Il documento dell'ISPESL afferma che, innanzitutto bisogna evitare di dare una interpretazione burocratica dell'esigenza di aggiornare il documento di valutazione dei rischi, aggiornandolo solo qualora le variazioni introdotte dal Titolo VIII del DLgs.81/2008 richiedano azioni di prevenzione precedentemente trascurate o non richieste.
La valutazione del rischio con misurazioni, effettuate con metodologie e strumentazione adeguate, deve sempre quanto meno evidenziare i seguenti cinque elementi:

1 L(EX) e L(Cpicco) degli esposti ad oltre 80 dB(A) e/o 135 dB(C)
2 Presenza delle condizioni di rischio indicate all'art.190, comma 1, che potenziano quelle dovute ai livelli di rumore (rumori impulsivi, ototossici, vibrazioni, …)
3 Individuazione delle aree con L(Aeq) > 85 dB(A) e/o L(Cpicco) > 137 dB(C)
4 Verifica dell'efficienza e dell'efficacia dei DPI-uditivi
5 Indicazione del programma di misure tecniche e organizzative ex art.190, comma 2, quando L(EX) > 80 dB(A) e/o L(Cpicco) > 135 dB(C).

La maggior parte di queste indicazioni sono già contenute nelle fonometrie eseguite ai sensi del D.Lgs. 195/2006 mentre non erano contemplate nelle fonometrie eseguite ai sensi del D.Lgs. 277/91.

Quindi, per l'aggiornamento della valutazione è necessario verificare se tali 5 elementi non sono presenti e, nei casi in cui sono presenti lavoratori con esposizioni comprese tra il valore inferiore di azione (80 dB(A) / 135 dB(C)) ed il valore superiore di azione (85 dB(A) / 137 dB(C)), se l'azienda non aveva provveduto alla individuazione del programma di misure tecniche e organizzative (che la legislazione precedente prevedeva come obbligatorie solo al superamento del valore superiore di azione).
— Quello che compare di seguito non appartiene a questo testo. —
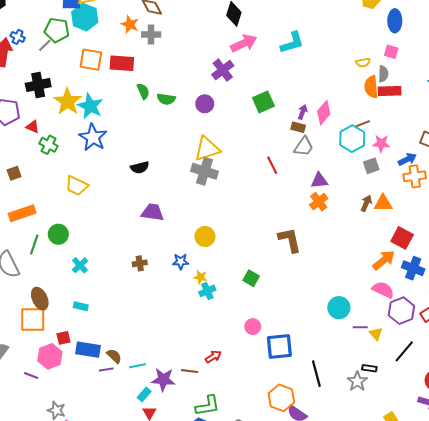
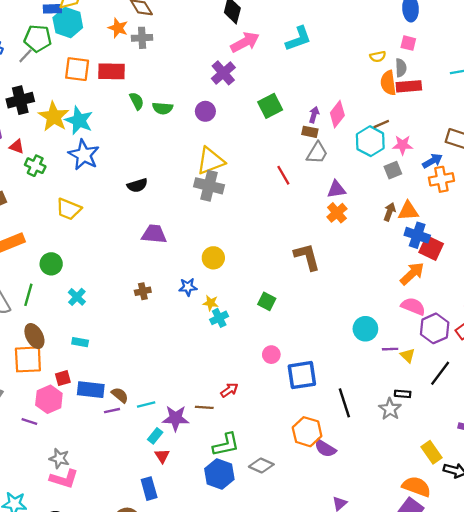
green line: (34, 245) -> (28, 295), moved
blue cross: (413, 268) -> (417, 235), moved

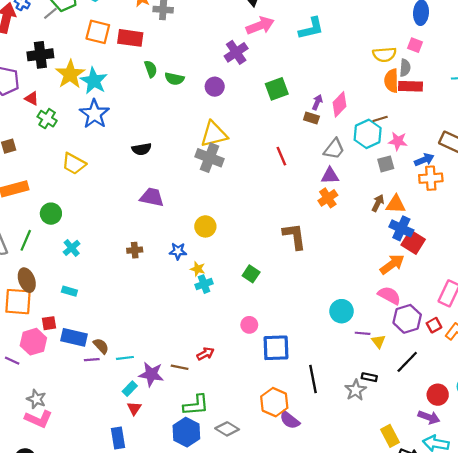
yellow semicircle: (378, 57) -> (384, 54), size x1.5
gray trapezoid: (317, 153) -> (334, 149), moved

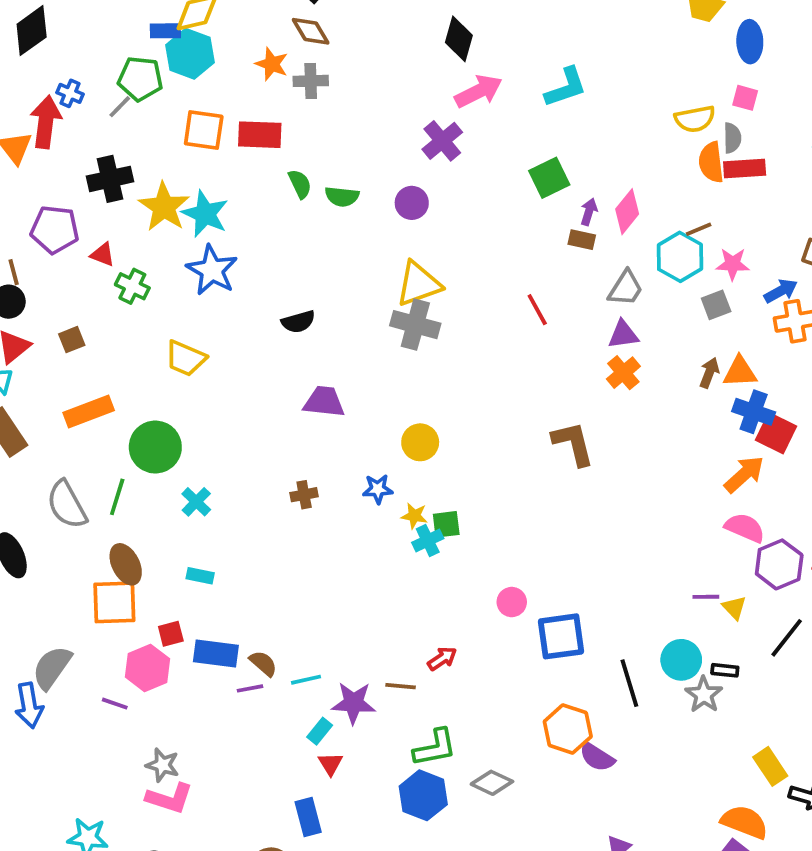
green square: (277, 89) -> (549, 178), moved
green circle: (51, 214) -> (155, 447), size x1.4
green square: (251, 274) -> (446, 524), moved, turned -35
cyan circle: (341, 311) -> (681, 660), moved

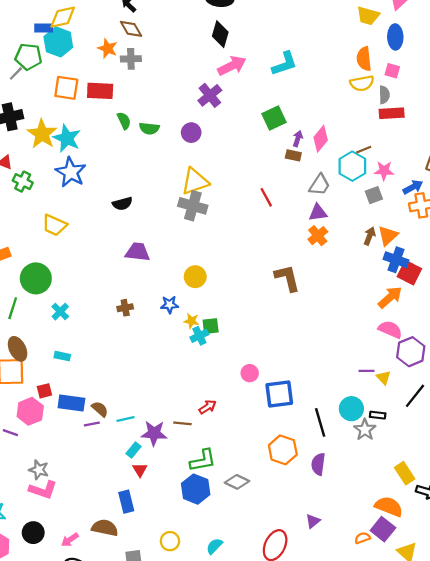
orange semicircle: (711, 162) -> (364, 59), moved
orange triangle: (740, 372) -> (388, 236), turned -40
purple semicircle: (597, 757) -> (318, 464), moved, turned 65

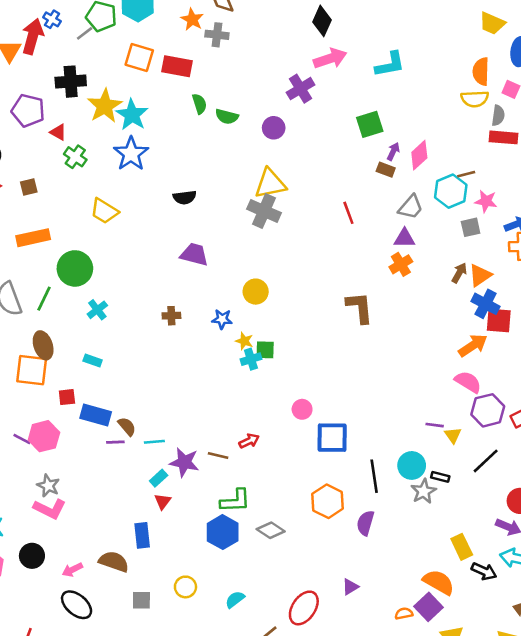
red square: (409, 273) -> (499, 321), turned -30
pink hexagon: (30, 411) -> (44, 436), moved

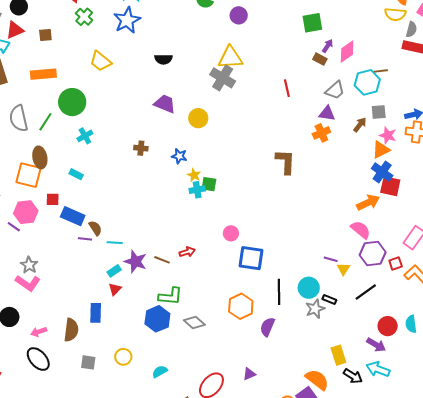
pink star: (486, 201) -> (388, 135), moved
brown arrow: (459, 273) -> (360, 125), moved
yellow circle: (256, 292) -> (198, 118), moved
pink hexagon: (44, 436) -> (26, 212), moved
brown semicircle: (114, 562) -> (71, 330), turned 70

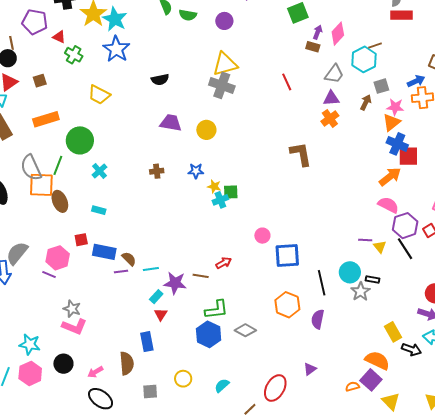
orange square: (28, 175) -> (41, 185), moved
black line: (366, 292) -> (405, 249), moved, turned -75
La limitazione dell’esposizione.
Con l’art. 194, «Misure per la limitazione dell’esposizione», sono stati previsti ulteriori adempimenti che ricadono in capo al datore. Infatti, confermato l’obbligo del non superamento dei valori limite di esposizione, qualora si riscontrino, nonostante l’applicazione delle misure di cui al D.Lgs. n. 81/2008, esposizioni superiori a questi valori limite, lo stesso deve:
» Adottare «misure immediate per riportare l’esposizione al di sotto dei valori limite di esposizione»;
» Individuare «le cause dell’esposizione eccessiva»;
» Modificare «le misure di protezione e di prevenzione per evitare che la situazione si ripeta».
Confermato pienamente, quindi, il precedente art. 49octies, D.Lgs. n. 626/1994, disponendo che il divieto di superamento dei valori limite di esposizione sia effettivo, non formale, e garantito da misure immediate ed efficaci per ricondurre i livelli di esposizione al di sotto di questi limiti.

2 Le linee guida sulle VIBRAZIONI
Le vibrazioni meccaniche sono un agente di rischio che interessa sostanzialmente due distretti corporei, il sistema mano-braccio e il tratto lombo-sacrale della colonna vertebrale, proprio perché è in queste aree che maggiormente si concentrano e fanno risentire i propri effetti negativi quasi tutte le frequenze vibratori; sia quelle che si propagano ulteriormente (fino alla mano o alla testa) sia quelle che si arrestano, essendo quelli i tratti più vicini al punto di ingresso delle vibrazioni. Questi due distretti non hanno nulla in comune tra di loro e si comportano come se fossero due organi distinti interessati da due agenti di rischio diverso, pur essendo tutto originato dallo stesso fenomeno meccanico.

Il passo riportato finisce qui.